5日目
王宮へは簡単に入れた。
パヴァ王国は美しさを尊ぶ風土だ。私が入れぬ道理はない。
『フランブワヤ』でも見目が整った男達が私のあとに続く。
参加者のうち最も優美な者は女王への挨拶が許される。
私が近付いた隙に彼らの計画がはじまる算段だ。
舞踏場に入ると、早速私に声をかける男がいた。
「踊っていただけますか」
「ああ」
申し出通り、掌底を整った顎に食らわせる。
「計画は中止だ、ずらかるぞ」
「女冒険者に頼んだのがまずかった」
なにか聞こえた気がしたが血に染まった拳は止まらぬ。
私は武闘会を勝ち上がるために戦い続けた。

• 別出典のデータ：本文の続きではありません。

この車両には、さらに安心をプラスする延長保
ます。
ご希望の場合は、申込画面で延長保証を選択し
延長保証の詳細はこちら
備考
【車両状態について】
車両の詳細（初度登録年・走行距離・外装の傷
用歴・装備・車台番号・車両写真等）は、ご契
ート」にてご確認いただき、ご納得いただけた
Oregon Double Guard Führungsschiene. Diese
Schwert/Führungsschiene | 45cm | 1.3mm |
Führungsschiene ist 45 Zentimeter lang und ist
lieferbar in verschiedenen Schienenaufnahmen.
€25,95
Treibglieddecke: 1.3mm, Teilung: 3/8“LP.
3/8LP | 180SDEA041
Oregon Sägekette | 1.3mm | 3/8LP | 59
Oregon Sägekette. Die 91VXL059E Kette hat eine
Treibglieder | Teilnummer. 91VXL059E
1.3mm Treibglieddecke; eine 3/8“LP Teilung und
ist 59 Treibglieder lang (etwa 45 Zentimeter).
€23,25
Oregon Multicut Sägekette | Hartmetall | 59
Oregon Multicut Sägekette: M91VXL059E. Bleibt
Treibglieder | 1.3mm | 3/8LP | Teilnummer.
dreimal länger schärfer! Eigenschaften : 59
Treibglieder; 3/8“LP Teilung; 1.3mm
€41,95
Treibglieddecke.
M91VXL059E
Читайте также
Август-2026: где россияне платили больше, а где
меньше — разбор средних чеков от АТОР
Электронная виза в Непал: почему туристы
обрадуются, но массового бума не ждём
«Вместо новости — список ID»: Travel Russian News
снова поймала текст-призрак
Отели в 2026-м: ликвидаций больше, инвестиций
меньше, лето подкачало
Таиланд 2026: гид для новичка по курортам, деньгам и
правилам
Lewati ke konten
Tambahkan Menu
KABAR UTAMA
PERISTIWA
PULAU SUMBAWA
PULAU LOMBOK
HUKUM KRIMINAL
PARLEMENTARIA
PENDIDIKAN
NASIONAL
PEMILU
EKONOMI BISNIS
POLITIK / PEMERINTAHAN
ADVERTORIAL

スカートさばきも完璧。
「素晴らしい……!」
階段をヒョロヒョロと降りて来た細い男を、私の拳は吹き飛ばした。
私が参加していたのは武闘会ではなく舞踏会だったらしい。
気付いたのは牢に入れられてからだ。
一部名前は拙作「俺が死のうとすると~」と共有していますが連続はしていません。
■キャラクター・組織・国しょうかい
バスト・エルゼン:竜炎団元団員 騎士♀。主人公。巨乳を理由に追放された。
□『フランブワヤ』 パヴァ王国を転覆させるためにできたテロリスト集団。
セイント:国家転覆を目論むリーダー。農家の息子。
ゾック:勧誘員。貴族のドラ息子。
トーホス:団員。元女衒。今は給仕のバイト。
◆パヴァティもしくはパヴァ王国 南の国家。舞踏会と武闘会を年毎に開催しているややこしい風土。